» EXERCISE: Every record below should be repeated word for word, with the pictures left out.

» RECORDS FOR THIS TASK:
--*--
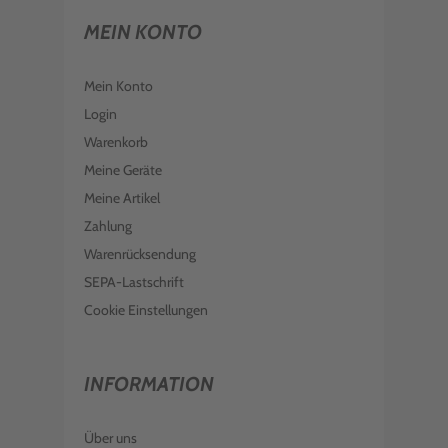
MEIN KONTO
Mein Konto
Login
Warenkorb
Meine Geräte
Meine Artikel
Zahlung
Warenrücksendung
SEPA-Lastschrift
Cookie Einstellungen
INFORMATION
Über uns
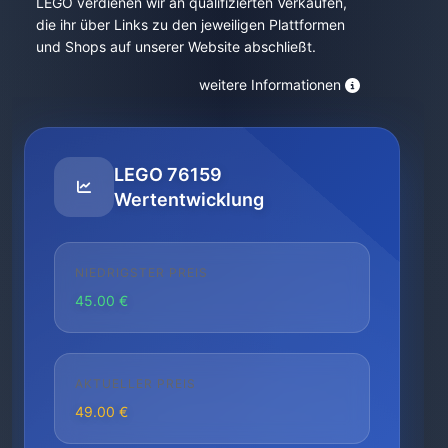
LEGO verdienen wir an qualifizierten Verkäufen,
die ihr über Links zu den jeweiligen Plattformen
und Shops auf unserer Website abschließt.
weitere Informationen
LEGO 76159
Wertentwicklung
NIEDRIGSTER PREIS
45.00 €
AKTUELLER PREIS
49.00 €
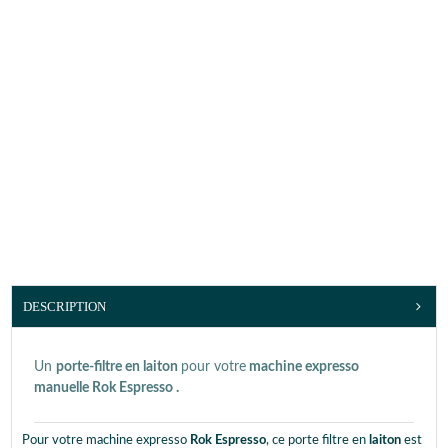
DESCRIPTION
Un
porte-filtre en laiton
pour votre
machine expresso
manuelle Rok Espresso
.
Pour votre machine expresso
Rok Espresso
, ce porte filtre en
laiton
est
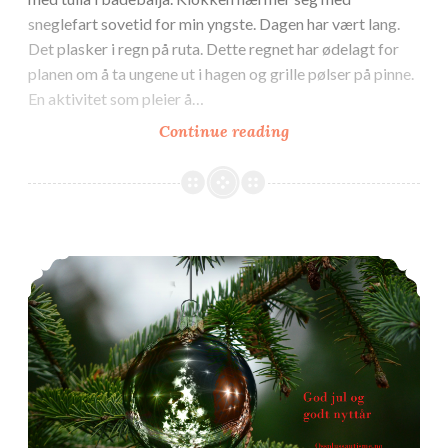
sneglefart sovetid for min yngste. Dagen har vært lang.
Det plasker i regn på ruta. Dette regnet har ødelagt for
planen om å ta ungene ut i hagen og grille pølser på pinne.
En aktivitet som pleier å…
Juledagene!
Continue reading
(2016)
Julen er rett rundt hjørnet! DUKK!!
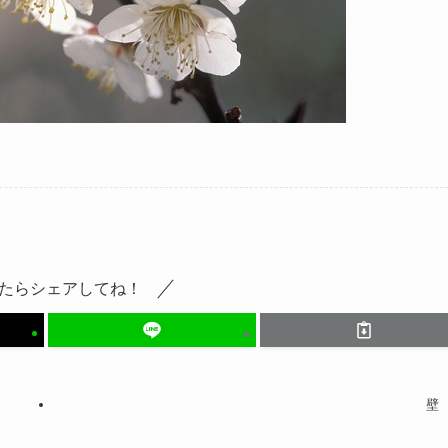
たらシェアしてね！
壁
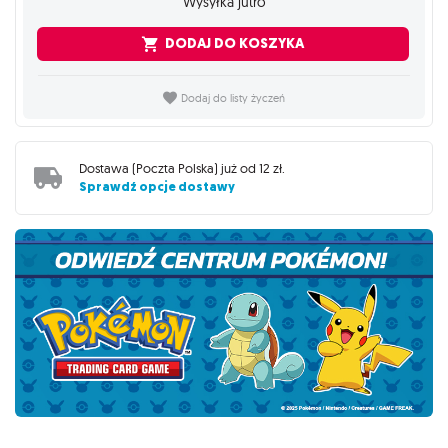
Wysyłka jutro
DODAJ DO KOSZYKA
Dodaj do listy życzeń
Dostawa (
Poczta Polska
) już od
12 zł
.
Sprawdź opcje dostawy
--*--
» RESPONSE TO THIS TASK:
MEIN KONTO
Mein Konto
Login
Warenkorb
Meine Geräte
Meine Artikel
Zahlung
Warenrücksendung
SEPA-Lastschrift
Cookie Einstellungen
INFORMATION
Über uns
LEGO verdienen wir an qualifizierten Verkäufen,
die ihr über Links zu den jeweiligen Plattformen
und Shops auf unserer Website abschließt.
weitere Informationen
LEGO 76159
Wertentwicklung
NIEDRIGSTER PREIS
45.00 €
AKTUELLER PREIS
49.00 €
DESCRIPTION
Un
porte-filtre en laiton
pour votre
machine expresso
manuelle Rok Espresso
.
Pour votre machine expresso
Rok Espresso
, ce porte filtre en
laiton
est
sneglefart sovetid for min yngste. Dagen har vært lang.
Det plasker i regn på ruta. Dette regnet har ødelagt for
planen om å ta ungene ut i hagen og grille pølser på pinne.
En aktivitet som pleier å…
Juledagene!
Continue reading
(2016)
Julen er rett rundt hjørnet! DUKK!!
たらシェアしてね！
壁
Wysyłka jutro
DODAJ DO KOSZYKA
Dodaj do listy życzeń
Dostawa (
Poczta Polska
) już od
12 zł
.
Sprawdź opcje dostawy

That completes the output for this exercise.